Tying our self worth to our physical body changes not just how we fit into society, but how we fit into ourselves. This holy thinness creates a constant expectation for us to be changing, starving, slimming. And when we can’t meet these impossibly superficial demands, we may doubt that people with our natural bodies are deserving of the love, success, or confidence that we have. For as long as I can remember, I have always believed I am not good enough as I am; that there is always another girl out there thinner than me, prettier than me, that has more control than me. This rat race for “winning” Thinnest, Prettiest, Hungriest Girl spirals into depression, anxiety, and shame when you can’t achieve it.
Understanding the issues that follow the cult of thinness and dietary reserve bring us one step closer to overcoming it. Once we acknowledge the issue, we can take these steps to further heal it.
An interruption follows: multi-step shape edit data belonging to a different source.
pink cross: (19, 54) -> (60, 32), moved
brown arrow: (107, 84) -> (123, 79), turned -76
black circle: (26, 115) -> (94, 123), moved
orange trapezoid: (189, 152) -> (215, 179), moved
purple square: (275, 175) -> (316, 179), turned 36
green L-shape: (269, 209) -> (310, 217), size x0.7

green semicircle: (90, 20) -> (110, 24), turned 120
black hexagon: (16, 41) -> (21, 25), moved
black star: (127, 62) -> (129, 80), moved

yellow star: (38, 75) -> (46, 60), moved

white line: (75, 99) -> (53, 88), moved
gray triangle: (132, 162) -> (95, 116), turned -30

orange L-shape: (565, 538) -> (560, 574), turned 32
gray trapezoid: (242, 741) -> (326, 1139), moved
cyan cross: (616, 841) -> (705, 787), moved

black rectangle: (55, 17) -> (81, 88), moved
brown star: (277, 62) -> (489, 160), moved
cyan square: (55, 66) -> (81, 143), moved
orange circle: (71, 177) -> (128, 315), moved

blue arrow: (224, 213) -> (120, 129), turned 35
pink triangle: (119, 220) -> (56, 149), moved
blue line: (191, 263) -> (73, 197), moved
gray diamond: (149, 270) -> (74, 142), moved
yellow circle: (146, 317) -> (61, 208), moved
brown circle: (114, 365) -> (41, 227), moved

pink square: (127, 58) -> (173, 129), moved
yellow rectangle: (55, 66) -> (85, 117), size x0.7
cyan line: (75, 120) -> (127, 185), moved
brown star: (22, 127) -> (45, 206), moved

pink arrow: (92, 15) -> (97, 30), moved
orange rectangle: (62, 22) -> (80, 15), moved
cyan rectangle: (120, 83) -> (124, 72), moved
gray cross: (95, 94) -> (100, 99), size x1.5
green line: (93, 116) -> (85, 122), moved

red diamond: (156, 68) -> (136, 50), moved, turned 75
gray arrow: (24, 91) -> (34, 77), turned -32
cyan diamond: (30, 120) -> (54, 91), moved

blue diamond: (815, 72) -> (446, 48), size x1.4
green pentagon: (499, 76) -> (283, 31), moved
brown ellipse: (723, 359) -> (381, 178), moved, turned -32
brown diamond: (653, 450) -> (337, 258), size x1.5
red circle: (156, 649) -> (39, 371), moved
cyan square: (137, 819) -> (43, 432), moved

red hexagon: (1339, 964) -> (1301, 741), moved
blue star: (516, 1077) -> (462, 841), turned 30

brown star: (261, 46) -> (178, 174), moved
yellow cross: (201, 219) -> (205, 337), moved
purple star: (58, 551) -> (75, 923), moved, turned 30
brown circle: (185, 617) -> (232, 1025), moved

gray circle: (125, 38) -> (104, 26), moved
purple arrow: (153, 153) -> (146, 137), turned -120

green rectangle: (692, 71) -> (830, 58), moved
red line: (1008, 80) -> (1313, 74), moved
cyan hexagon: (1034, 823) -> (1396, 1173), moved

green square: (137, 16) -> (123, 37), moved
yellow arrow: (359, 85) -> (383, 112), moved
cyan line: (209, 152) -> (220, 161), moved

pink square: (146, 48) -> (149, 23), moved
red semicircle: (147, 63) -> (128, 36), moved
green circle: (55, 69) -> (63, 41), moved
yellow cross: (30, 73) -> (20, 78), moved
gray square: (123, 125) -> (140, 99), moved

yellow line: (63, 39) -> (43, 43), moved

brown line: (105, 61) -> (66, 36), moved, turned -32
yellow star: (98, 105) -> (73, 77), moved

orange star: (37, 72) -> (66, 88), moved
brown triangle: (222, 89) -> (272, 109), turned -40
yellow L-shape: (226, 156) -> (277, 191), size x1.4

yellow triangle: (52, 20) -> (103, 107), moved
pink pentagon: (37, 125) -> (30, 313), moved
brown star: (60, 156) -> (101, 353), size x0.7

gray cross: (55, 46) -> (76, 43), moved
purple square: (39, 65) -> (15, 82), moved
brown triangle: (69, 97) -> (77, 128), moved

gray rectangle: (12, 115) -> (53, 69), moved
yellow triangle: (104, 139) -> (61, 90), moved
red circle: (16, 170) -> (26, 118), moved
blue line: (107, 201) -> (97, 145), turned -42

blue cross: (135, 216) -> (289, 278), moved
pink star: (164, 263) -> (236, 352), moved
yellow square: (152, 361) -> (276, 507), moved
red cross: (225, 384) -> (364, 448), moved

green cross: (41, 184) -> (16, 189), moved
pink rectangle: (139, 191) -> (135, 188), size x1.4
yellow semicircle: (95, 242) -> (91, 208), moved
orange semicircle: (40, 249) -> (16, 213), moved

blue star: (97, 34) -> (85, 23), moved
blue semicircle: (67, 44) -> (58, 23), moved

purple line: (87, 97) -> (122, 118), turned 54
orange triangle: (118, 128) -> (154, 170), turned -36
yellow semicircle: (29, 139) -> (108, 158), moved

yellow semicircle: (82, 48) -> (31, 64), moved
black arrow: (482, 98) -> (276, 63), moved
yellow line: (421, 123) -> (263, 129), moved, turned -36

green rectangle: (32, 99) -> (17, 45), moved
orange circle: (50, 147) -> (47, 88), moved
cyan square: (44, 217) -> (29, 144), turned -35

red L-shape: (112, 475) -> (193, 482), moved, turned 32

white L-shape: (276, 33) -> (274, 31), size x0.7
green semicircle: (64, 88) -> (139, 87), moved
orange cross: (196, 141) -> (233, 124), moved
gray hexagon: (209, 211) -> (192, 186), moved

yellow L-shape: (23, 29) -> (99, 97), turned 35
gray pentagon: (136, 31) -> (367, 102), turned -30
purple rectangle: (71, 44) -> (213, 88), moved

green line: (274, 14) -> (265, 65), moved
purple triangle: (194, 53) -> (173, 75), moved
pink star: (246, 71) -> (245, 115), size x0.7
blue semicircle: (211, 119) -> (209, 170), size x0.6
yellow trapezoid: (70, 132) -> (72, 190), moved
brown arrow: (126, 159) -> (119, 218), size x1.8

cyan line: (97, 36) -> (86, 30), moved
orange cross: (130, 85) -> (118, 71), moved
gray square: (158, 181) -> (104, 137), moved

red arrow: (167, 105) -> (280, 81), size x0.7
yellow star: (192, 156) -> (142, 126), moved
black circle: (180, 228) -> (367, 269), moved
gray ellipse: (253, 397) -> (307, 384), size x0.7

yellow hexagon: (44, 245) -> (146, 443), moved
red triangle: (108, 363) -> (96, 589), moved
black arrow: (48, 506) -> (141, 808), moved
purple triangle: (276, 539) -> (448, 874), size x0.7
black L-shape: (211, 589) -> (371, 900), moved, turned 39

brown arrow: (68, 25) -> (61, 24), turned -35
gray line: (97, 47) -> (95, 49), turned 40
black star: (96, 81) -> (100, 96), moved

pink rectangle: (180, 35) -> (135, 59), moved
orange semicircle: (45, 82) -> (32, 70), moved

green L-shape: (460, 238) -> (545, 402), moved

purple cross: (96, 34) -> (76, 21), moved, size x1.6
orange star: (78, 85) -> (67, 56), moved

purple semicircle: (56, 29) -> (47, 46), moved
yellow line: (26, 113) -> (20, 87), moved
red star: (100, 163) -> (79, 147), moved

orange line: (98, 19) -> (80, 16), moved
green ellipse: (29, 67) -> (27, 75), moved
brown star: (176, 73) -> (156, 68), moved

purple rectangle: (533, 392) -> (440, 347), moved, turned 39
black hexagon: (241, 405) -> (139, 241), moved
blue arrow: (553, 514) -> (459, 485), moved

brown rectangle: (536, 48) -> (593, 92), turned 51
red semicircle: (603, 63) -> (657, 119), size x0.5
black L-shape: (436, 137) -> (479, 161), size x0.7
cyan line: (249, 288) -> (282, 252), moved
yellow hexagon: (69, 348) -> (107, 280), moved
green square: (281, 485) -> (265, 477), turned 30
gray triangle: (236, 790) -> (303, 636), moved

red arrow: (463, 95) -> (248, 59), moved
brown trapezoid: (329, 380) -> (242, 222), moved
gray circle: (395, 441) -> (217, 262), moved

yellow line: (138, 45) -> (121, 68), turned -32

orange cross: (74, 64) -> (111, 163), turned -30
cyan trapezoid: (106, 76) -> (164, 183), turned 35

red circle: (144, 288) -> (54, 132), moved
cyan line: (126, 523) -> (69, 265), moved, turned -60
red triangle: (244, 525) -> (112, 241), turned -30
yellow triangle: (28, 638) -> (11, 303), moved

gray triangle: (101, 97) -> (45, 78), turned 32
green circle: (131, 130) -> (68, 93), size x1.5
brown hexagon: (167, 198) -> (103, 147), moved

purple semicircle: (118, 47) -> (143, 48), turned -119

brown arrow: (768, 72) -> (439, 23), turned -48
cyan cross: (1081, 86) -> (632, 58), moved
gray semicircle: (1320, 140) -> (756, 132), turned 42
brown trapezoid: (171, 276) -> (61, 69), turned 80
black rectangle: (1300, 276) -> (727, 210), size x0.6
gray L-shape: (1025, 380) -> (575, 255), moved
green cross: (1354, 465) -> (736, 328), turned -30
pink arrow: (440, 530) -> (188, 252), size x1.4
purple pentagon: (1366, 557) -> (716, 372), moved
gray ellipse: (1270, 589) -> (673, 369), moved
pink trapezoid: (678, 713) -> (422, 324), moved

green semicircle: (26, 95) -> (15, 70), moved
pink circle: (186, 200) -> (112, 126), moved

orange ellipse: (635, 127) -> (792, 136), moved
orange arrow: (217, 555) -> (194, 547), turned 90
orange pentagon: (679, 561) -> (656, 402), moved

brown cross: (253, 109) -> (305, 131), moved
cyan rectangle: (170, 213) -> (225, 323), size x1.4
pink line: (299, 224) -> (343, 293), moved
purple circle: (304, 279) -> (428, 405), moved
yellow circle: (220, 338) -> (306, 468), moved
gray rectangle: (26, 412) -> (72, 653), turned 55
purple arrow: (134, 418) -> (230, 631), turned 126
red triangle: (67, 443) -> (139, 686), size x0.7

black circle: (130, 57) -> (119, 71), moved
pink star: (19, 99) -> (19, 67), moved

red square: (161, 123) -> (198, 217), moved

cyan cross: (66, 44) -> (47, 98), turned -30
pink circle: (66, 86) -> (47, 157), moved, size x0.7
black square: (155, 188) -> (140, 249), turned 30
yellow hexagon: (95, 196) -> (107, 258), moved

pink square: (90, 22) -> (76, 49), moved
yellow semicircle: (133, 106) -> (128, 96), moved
First, we must remember that our bodies are extensions of our minds. A lack of food in our bodies is a lack of fuel for our minds, and a lack of confidence in our minds creates insecurity and weakness in our bodies. The women that came before us didn’t make their mark because they were so quick at adding up their calories, or because they knew exactly how much they weighed. They nourished their bodies so their minds could thrive, and so a loving relationship between the two could be maintained.
With this, there should always be the reminder that there can be bad days. Cheesy, but relapse is a stage in recovery. Your insecurity doesn’t cancel out your progress. To think again of Roxanne Gay, “You are stronger than you are broken.” An insecure moment or behaviour can even be used as a positive learning opportunity, for you and others, as long as the moment doesn’t turn into a recurring pattern. Reaching out for help creates a chance to educate those you need help from. Awareness creates action.
Most importantly is to secure the same confidence we’ve just found in ourselves for future generations. To prevent the perversion and expectation of what our bodies should look like, we must create early roots in healthy body mindsets. An openness in how we discuss our bodies and our feelings about them sets up a positive mindset for generations to come.
Growing up in ever-dieting home, in a tiny-body town, I assumed it was completely normal to feel like my body wasn’t my own. After coming into my autonomy and confidence however I look, seeing the girls still living in my old and rotting mindset killed me. My message today is that as long as we treat our bodies with the care that we would treat the success of our futures, admit that giving into an insecurity doesn’t mean letting loose all bad behaviours, and if we do all we can to set the next generations up for eras of positivity and a cultural blossoming of self-esteem.